After a long-term decline in wild harvests, there have been
some recent improvements and, in the short term, total
groundfish supplies are expected to increase slightly in 2012. Supplies of farmed whitefish, including pangasius and tilapia,
are not expected to grow substantially in the near future.
Cod prices are expected to climb somewhat, while Alaska
pollock prices will continue to decline.
Barents Sea cod stocks have improved significantly and are the largest in decades. The 2012 quota is up 8 percent over 2011, to 750 000 tonnes. At the same time, the haddock quota has increased by 5 percent, to 318 000 tonnes. However, other parts of the world have seen reductions in quotas. The 2012 quota for eastern Bering Sea Alaska pollock was reduced by 4 percent to 1.20 million tonnes, and hake resources in South America appear to be under strain.
Given the rich cod fisheries, Norwegian exporters had a good 2011, with groundfish exports reaching USD 1.9 billion, a new record.

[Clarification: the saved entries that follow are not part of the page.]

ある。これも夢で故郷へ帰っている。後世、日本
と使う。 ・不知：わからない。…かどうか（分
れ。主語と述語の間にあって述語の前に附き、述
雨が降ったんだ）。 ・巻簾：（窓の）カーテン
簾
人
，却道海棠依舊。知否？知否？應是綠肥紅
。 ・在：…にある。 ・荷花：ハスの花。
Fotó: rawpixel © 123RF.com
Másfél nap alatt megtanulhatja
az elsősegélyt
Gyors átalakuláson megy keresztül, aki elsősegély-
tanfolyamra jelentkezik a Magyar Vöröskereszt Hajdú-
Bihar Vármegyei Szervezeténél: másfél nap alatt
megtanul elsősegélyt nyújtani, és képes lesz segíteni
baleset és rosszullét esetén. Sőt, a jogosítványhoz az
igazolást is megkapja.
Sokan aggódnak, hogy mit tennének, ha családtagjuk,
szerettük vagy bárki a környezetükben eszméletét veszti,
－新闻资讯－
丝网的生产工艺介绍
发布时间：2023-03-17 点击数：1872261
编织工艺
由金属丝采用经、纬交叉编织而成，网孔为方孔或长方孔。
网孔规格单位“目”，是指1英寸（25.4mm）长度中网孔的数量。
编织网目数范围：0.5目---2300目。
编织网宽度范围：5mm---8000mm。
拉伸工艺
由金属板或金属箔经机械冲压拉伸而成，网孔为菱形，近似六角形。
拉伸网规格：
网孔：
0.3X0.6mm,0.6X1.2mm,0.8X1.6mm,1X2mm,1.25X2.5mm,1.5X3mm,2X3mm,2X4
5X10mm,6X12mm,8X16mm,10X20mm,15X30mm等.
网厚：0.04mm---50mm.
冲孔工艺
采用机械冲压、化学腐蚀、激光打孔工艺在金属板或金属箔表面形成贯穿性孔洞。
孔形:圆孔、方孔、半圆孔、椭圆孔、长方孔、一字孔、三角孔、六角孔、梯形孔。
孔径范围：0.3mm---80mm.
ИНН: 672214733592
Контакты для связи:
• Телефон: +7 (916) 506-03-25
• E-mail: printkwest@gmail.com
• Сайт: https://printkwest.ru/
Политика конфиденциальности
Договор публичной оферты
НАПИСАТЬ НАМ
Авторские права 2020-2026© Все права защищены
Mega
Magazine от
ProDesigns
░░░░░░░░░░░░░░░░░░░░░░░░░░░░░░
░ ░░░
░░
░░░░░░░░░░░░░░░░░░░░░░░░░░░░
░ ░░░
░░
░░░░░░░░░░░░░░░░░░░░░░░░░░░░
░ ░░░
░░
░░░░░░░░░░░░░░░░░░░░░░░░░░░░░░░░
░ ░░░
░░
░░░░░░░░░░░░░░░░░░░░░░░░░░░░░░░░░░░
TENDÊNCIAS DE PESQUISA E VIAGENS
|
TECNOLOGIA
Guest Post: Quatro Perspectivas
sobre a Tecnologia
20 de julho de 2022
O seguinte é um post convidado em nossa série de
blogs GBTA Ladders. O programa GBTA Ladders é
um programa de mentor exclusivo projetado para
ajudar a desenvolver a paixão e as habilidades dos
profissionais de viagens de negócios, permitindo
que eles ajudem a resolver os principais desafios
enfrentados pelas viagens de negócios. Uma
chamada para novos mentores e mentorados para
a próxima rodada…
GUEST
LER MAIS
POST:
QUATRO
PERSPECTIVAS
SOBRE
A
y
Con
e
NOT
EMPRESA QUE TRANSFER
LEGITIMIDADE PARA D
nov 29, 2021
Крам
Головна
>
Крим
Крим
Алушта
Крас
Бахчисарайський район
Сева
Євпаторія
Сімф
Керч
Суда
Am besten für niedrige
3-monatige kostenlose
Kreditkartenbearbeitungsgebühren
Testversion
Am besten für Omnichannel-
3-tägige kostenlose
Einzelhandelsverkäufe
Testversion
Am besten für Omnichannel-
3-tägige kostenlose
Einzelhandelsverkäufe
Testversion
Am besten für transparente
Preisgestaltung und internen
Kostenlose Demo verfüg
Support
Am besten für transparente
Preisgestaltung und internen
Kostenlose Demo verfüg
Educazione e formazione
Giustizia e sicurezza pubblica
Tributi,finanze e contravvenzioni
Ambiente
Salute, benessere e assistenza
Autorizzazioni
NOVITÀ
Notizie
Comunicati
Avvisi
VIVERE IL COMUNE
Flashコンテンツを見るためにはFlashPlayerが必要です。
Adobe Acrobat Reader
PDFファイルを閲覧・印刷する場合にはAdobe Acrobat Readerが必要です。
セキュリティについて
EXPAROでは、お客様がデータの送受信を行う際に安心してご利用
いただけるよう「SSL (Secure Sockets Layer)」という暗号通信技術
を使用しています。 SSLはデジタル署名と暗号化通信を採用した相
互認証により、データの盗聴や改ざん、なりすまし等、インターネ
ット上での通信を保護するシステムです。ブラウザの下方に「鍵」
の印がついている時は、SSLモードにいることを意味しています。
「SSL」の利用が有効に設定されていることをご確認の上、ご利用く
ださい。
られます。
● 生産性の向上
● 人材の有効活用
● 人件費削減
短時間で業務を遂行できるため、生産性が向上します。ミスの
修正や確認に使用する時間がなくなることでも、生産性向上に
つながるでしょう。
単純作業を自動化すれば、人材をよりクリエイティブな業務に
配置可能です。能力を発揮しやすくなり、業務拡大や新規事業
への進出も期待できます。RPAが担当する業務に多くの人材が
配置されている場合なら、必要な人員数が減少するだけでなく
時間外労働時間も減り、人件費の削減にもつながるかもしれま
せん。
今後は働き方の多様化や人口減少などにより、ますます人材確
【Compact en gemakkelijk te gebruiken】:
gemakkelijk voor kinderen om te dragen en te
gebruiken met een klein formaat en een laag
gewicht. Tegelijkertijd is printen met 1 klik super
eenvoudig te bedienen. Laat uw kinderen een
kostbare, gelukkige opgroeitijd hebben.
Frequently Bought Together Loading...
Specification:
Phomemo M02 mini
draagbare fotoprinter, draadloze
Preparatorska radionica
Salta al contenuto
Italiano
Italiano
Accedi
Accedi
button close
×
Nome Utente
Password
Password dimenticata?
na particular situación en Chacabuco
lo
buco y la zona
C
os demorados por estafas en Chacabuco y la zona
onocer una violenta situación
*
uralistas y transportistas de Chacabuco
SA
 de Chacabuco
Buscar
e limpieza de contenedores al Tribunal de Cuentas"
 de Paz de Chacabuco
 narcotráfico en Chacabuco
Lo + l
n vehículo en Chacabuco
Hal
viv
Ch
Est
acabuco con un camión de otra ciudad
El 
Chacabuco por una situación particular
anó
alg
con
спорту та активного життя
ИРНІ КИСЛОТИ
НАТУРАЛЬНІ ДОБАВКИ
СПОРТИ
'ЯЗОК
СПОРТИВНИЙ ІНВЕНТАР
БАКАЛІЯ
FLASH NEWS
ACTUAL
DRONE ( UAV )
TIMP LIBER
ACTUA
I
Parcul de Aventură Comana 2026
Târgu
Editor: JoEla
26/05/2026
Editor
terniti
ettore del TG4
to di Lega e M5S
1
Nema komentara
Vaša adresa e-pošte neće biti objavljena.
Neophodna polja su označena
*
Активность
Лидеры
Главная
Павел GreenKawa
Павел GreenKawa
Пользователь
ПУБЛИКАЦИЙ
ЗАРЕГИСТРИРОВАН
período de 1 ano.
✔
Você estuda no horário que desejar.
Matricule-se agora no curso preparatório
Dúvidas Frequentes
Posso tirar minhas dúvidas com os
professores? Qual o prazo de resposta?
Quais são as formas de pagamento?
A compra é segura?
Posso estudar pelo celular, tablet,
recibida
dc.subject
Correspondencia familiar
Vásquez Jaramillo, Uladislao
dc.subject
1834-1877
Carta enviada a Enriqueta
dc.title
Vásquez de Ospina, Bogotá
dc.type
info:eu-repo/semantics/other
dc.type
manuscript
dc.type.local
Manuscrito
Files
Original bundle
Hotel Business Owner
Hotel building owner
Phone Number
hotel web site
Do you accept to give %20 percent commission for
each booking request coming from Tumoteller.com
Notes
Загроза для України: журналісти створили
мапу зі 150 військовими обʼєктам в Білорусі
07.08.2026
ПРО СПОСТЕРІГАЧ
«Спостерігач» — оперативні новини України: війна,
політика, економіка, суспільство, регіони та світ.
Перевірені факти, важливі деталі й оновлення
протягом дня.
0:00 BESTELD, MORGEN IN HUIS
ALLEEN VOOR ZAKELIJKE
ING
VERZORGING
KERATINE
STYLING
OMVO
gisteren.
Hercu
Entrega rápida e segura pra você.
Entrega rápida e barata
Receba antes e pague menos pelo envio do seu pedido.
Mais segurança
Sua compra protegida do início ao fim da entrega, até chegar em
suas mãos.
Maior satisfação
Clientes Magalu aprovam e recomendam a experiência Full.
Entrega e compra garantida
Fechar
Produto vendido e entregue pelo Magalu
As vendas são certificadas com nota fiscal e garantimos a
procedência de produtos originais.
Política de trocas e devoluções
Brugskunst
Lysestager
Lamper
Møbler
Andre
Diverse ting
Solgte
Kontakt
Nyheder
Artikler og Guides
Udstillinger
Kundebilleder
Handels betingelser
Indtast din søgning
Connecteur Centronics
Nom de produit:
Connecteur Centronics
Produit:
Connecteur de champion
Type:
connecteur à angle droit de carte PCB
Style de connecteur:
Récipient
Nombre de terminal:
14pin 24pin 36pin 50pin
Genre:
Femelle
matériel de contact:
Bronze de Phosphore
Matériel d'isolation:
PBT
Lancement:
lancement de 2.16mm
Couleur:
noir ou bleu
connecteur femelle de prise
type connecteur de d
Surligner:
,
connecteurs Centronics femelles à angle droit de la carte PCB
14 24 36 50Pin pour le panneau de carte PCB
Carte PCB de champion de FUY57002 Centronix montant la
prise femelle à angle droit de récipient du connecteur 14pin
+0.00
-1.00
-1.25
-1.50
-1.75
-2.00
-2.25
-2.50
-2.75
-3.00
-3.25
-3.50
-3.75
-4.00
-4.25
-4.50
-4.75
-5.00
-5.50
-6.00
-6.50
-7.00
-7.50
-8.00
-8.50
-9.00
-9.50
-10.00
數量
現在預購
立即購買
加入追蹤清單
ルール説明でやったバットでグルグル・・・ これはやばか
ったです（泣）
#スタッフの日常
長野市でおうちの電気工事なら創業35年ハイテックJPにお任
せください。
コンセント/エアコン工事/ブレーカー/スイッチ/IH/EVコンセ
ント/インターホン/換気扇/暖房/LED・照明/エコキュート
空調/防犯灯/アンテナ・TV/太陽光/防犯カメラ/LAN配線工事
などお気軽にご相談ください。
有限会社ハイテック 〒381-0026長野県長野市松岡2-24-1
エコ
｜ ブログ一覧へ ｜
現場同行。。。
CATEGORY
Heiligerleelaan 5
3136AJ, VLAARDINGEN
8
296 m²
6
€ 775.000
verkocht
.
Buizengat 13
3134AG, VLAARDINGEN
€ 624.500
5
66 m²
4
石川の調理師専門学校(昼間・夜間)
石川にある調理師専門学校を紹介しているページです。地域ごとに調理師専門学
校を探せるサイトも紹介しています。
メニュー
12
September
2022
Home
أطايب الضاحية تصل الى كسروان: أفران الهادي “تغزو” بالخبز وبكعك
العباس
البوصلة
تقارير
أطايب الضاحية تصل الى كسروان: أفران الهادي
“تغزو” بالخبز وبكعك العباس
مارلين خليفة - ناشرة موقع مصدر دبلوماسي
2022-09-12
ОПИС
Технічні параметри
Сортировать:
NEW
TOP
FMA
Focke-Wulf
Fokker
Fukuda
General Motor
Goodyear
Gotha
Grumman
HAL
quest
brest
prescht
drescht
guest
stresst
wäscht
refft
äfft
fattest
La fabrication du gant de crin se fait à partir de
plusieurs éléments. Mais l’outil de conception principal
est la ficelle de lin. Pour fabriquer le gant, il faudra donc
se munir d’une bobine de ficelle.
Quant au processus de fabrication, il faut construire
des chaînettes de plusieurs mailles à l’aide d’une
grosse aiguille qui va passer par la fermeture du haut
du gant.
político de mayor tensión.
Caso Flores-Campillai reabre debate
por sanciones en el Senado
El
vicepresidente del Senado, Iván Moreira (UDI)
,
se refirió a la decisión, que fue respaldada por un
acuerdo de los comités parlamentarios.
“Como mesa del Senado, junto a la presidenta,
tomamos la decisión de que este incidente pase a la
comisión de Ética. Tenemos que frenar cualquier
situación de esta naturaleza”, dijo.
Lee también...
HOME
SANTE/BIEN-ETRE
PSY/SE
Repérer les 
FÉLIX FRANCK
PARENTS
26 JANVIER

The biggest increase was in exports of frozen whole fish to China for further processing.
Chinas share of the EU market for whitefish fillets has grown dramatically over the past decade, from 8 percent of cod supplies to the EU in 2001 to 30 percent in 2011. In the same period, Chinas share of Alaska pollock fillets grew from 47 percent to 64 percent, and its share of the EU market for haddock fillets increased from just 3 percent to 35 percent.
A closed season for hake was introduced during the first quarter of 2012 in the UruguayArgentina Common Fishing Zone in order to protect juvenile stocks. In Peru, the government has imposed a strict management regime for common hake, under which the 2012 fishing season will end once the 8 600 tonne quota is reached.
Efforts to rebuild hoki stocks in New Zealand have had positive results, and enabled an 8 percent increase of the 2012 hoki quota to 130 000 tonnes. Hoki exports are mainly aimed at regional markets such as Australia and Japan.